His ability to score makes him a Sixth Man ceiling: Where he has value is that he’s a versatile scorer. If he develops a dominant skill, it will be as someone that can put the ball on the floor against opposing big men, spin away from them, and still put up a great shot inside. He has pretty good body control, even though he’s not very explosive. He’s quick and decisive in the post and facing up. He could end up with a Carl Landry-type of offensive attack.
Rudy Gobert, C, France -- 49 out of 100
Overview: The knee-jerk comparison with Gobert is Alexis Ajinca because both are French, excessively lanky and centers. Ajinca was a guy who almost seemed afraid or uninterested in playing down low. Gobert very much wants to be in the paint and mix things up inside. The problem is he has zero leverage on the floor and may not be able to get to the rim because he’ll be pushed out easily. This will only bring more comparisons to Ajinca because neither of them will be around the rim, albeit for much different reasons.
A lot of length without strength: That is the main thing with Gobert: he wants to be an interior center. But how does he get there? Will it be as simple as putting on muscle mass to fight his way inside? Or will a lack of a low center of gravity leave him at the mercy of the work ethic of opposing centers trying to keep him away from the basket where he can do so much damage? Without much of an offensive game in the post or away from the basket, that becomes a huge problem.

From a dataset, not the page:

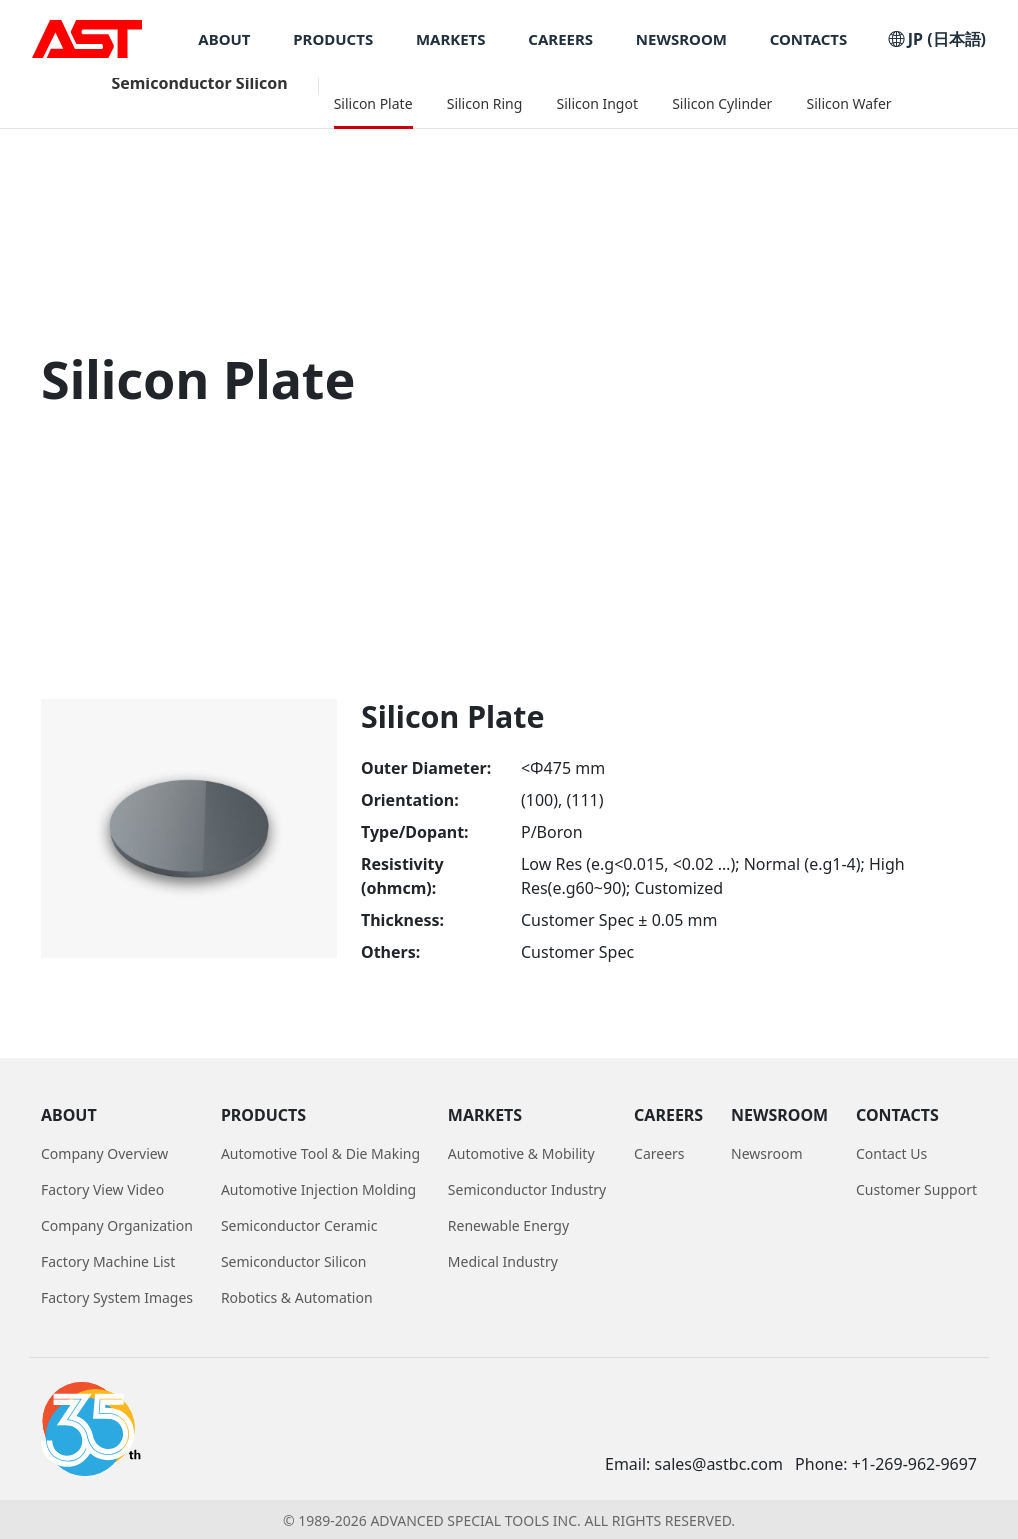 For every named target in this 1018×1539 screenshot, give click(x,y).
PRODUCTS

The length cuts off the floor: His freakish wingspan of 7-feet, 8.5 inches will find ways to affect the game, though. He’s very mobile, which allows him to play pick-and-rolls well, recover and rotate from the weak side. I’m not sure if length can be a dominant skill for somebody, but it just might be with Gobert. He likes to dive to the basket and dunk. He likes to push the offense away from the hoop and then deny them inside. Just needs to find ways to get and keep position to make an impact.